For example, for a schema that is defined in the following way:

CREATE TABLE projects (id INT PRIMARY KEY, name VARCHAR);
CREATE TABLE employees (id INT PRIMARY KEY, department_id INT, name VARCHAR, salary DECIMAl);
CREATE TABLE departments (id INT PRIMARY KEY, name VARCHAR);
CREATE TABLE assignments (project_id INT, employee_id INT, PRIMARY KEY (project_id, employee_id));

The correlated subquery may look like this:

SELECT e.name,
       (SELECT COUNT(*)
          FROM assignments a
         WHERE a.employee_id = e.id
       ) AS project_count
FROM employees e;

Here, the subquery references e.id from the outer query, meaning it’s re-evaluated for every employee row, leading to N separate subquery executions for N employees.
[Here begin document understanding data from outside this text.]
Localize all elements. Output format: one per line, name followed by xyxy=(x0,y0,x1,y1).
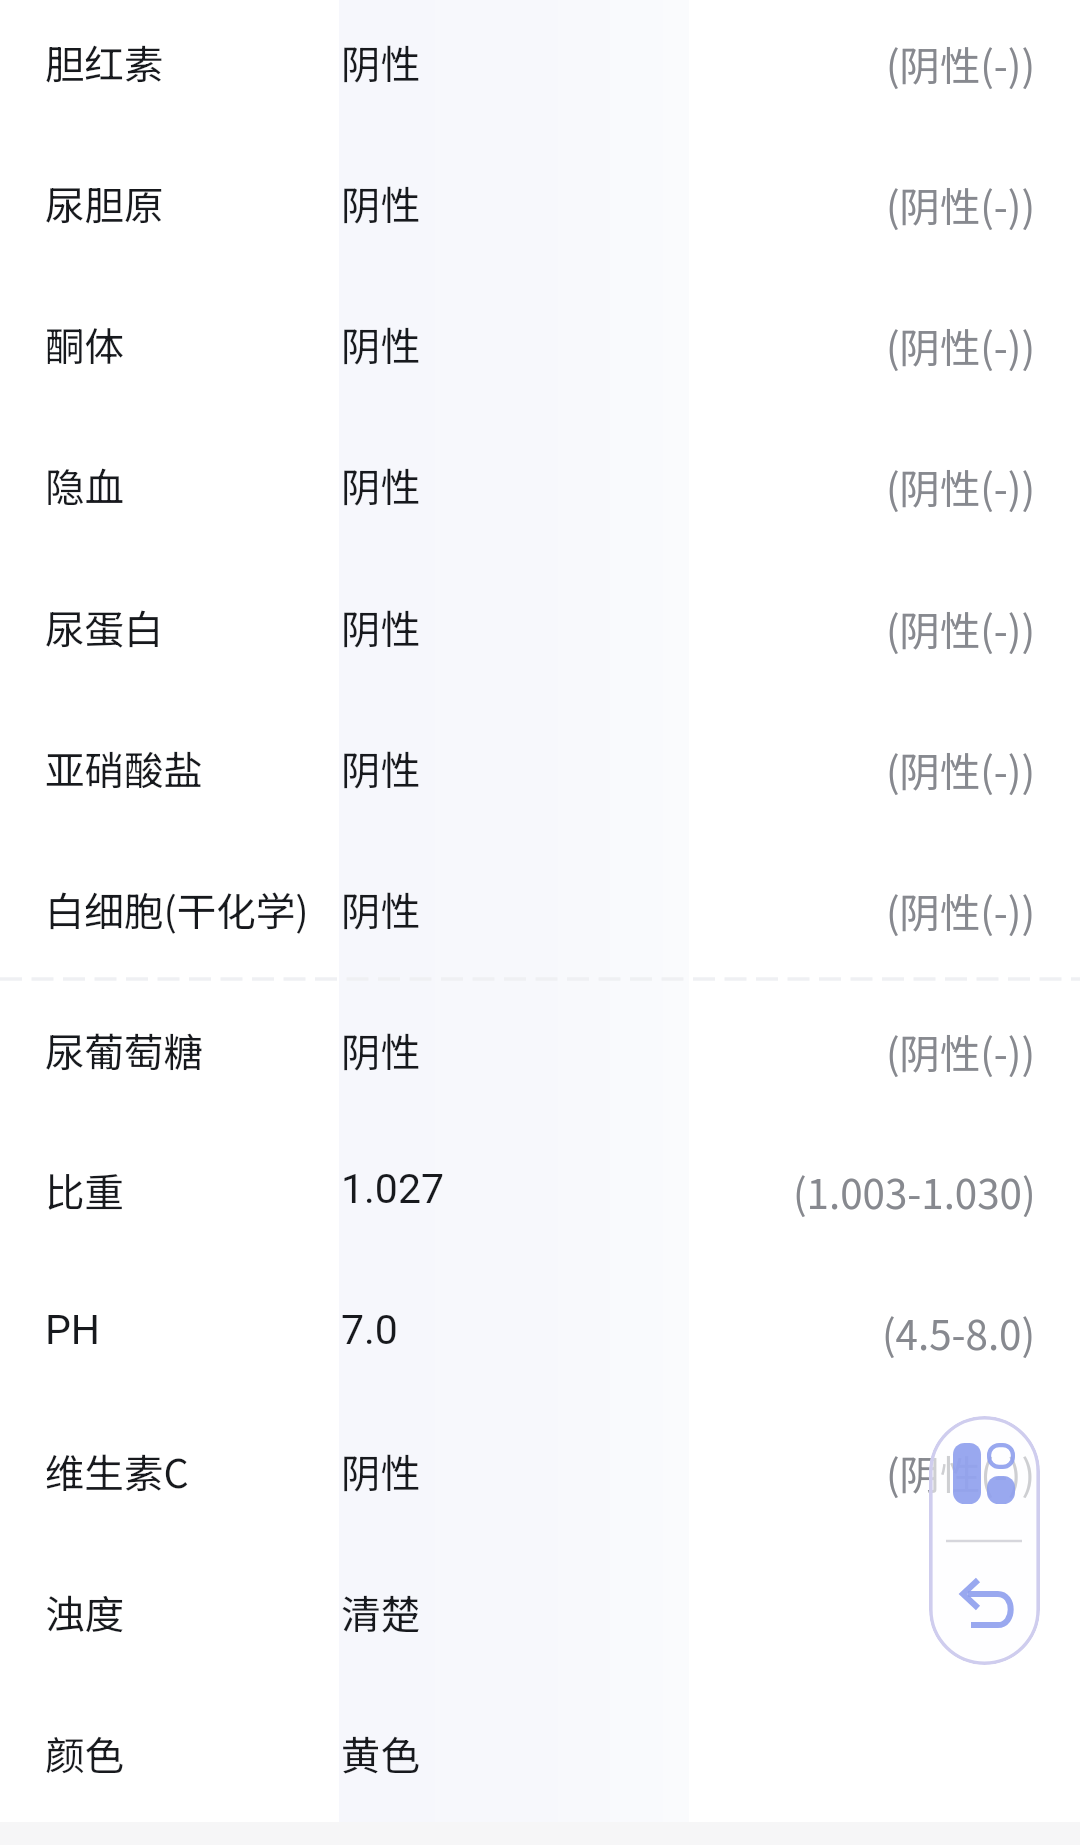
staticText: 阴性 xyxy=(341,1442,420,1499)
button[interactable]: Back xyxy=(929,1541,1040,1665)
button[interactable]: 尿胆原 xyxy=(0,132,1080,272)
staticText: 阴性 xyxy=(341,33,420,90)
staticText: 尿蛋白 xyxy=(45,598,164,655)
staticText: 颜色 xyxy=(45,1724,124,1781)
staticText: (阴性(-)) xyxy=(886,457,1036,515)
staticText: 尿葡萄糖 xyxy=(45,1021,203,1078)
button[interactable]: 比重 xyxy=(0,1119,1080,1259)
button[interactable]: 白细胞(干化学) xyxy=(0,838,1080,978)
staticText: 浊度 xyxy=(45,1583,124,1640)
button[interactable]: 浊度 xyxy=(0,1541,1080,1681)
staticText: 胆红素 xyxy=(45,33,164,90)
staticText: 阴性 xyxy=(341,880,420,937)
button[interactable]: 颜色 xyxy=(0,1682,1080,1822)
button[interactable]: 尿葡萄糖 xyxy=(0,979,1080,1119)
staticText: 阴性 xyxy=(341,174,420,231)
staticText: 阴性 xyxy=(341,598,420,655)
staticText: 比重 xyxy=(45,1161,124,1218)
button[interactable]: 酮体 xyxy=(0,273,1080,413)
staticText: (阴性(-)) xyxy=(886,881,1036,939)
staticText: 黄色 xyxy=(341,1724,420,1781)
button[interactable]: PH xyxy=(0,1260,1080,1400)
staticText: 亚硝酸盐 xyxy=(45,739,203,796)
button[interactable]: Recent apps xyxy=(929,1416,1040,1541)
button[interactable]: 维生素C xyxy=(0,1400,1080,1540)
staticText: (4.5-8.0) xyxy=(882,1303,1036,1361)
staticText: (1.003-1.030) xyxy=(793,1162,1036,1220)
button[interactable]: 尿蛋白 xyxy=(0,556,1080,696)
staticText: 阴性 xyxy=(341,315,420,372)
staticText: 尿胆原 xyxy=(45,174,164,231)
staticText: 维生素C xyxy=(45,1442,189,1499)
staticText: (阴性(-)) xyxy=(886,1443,1036,1501)
button[interactable]: 隐血 xyxy=(0,414,1080,554)
staticText: (阴性(-)) xyxy=(886,316,1036,374)
staticText: 隐血 xyxy=(45,456,124,513)
staticText: 阴性 xyxy=(341,456,420,513)
staticText: 1.027 xyxy=(341,1165,444,1213)
staticText: (阴性(-)) xyxy=(886,34,1036,92)
staticText: 白细胞(干化学) xyxy=(45,880,309,937)
staticText: 阴性 xyxy=(341,739,420,796)
button[interactable]: 胆红素 xyxy=(0,0,1080,131)
button[interactable]: 亚硝酸盐 xyxy=(0,697,1080,837)
staticText: (阴性(-)) xyxy=(886,1022,1036,1080)
staticText: (阴性(-)) xyxy=(886,599,1036,657)
staticText: PH xyxy=(45,1306,101,1354)
staticText: (阴性(-)) xyxy=(886,740,1036,798)
staticText: 清楚 xyxy=(341,1583,420,1640)
staticText: 7.0 xyxy=(341,1306,398,1354)
staticText: 阴性 xyxy=(341,1021,420,1078)
staticText: 酮体 xyxy=(45,315,124,372)
staticText: (阴性(-)) xyxy=(886,175,1036,233)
Performance Considerations in Apache Ignite

Performance Impact

In GridGain 9, repeated subquery executions are not automatically optimized. As a result:

Scalar subqueries may become bottlenecks.
Even small tables can cause high CPU and memory consumption when repeatedly queried.
Certain queries may perform slower than expected.

Improving Performance

In general, highly-selective outer queries with cheap scalar subqueries (like single-row index lookup) will perform just fine. Here is an example:

-- This query returns an employee along with the name of the department they belong to.
-- It uses a correlated scalar subquery to resolve the department name.
--
-- Note the predicate `e.id = ?`, which filters by the employee’s primary key.
-- This makes the outer query highly selective —- typically returning only a single row.
--
-- Because the subquery is evaluated only once (or a very small number of times),
-- using a correlated scalar subquery is safe and has negligible performance impact
-- in this case. There's no need to rewrite it using a join.
SELECT e.*,
       (SELECT name
          FROM departments
         WHERE id = e.department_id
       ) AS employees_department
  FROM employees e
 WHERE e.id = ?;

Similar query but without predicate may result in lower performance. If the query with predicate finishes in 0.007s, similar query without predicate could take up to 2.4s.

Here is another example:

-- This query returns all employees along with the name of the department they
-- belong to.
SELECT e.*,
       (SELECT name
          FROM departments
         WHERE id = e.department_id
       ) AS employees_department
  FROM employees e;

Query like the one above may easily be rewritten with regular JOIN:

-- Equivalent query to the previous example, but uses a `LEFT JOIN` instead of a
-- correlated subquery. This rewrite is valid as long as the subquery in the original
-- version would return at most one row.
--
-- If multiple rows exist in the `departments` table for the same `id`, the original
-- scalar subquery would result in a runtime error (due to a non-scalar result), while
-- the join version would produce duplicated rows in the output.
--
-- In our case, `departments.id` is a primary key, so the join is safe and will return
-- at most one matching department per employee.
--
-- A `LEFT JOIN` is used to ensure that employees with no matching department are still
-- returned. If it's guaranteed that every employee has a valid department reference,
-- an `INNER JOIN` may be used instead, which is slightly more efficient.
SELECT e.*,
       d.name AS employees_department
  FROM employees e
  LEFT JOIN departments d ON d.id = e.department_id;

Rewritten query on the same environment finishes significantly faster.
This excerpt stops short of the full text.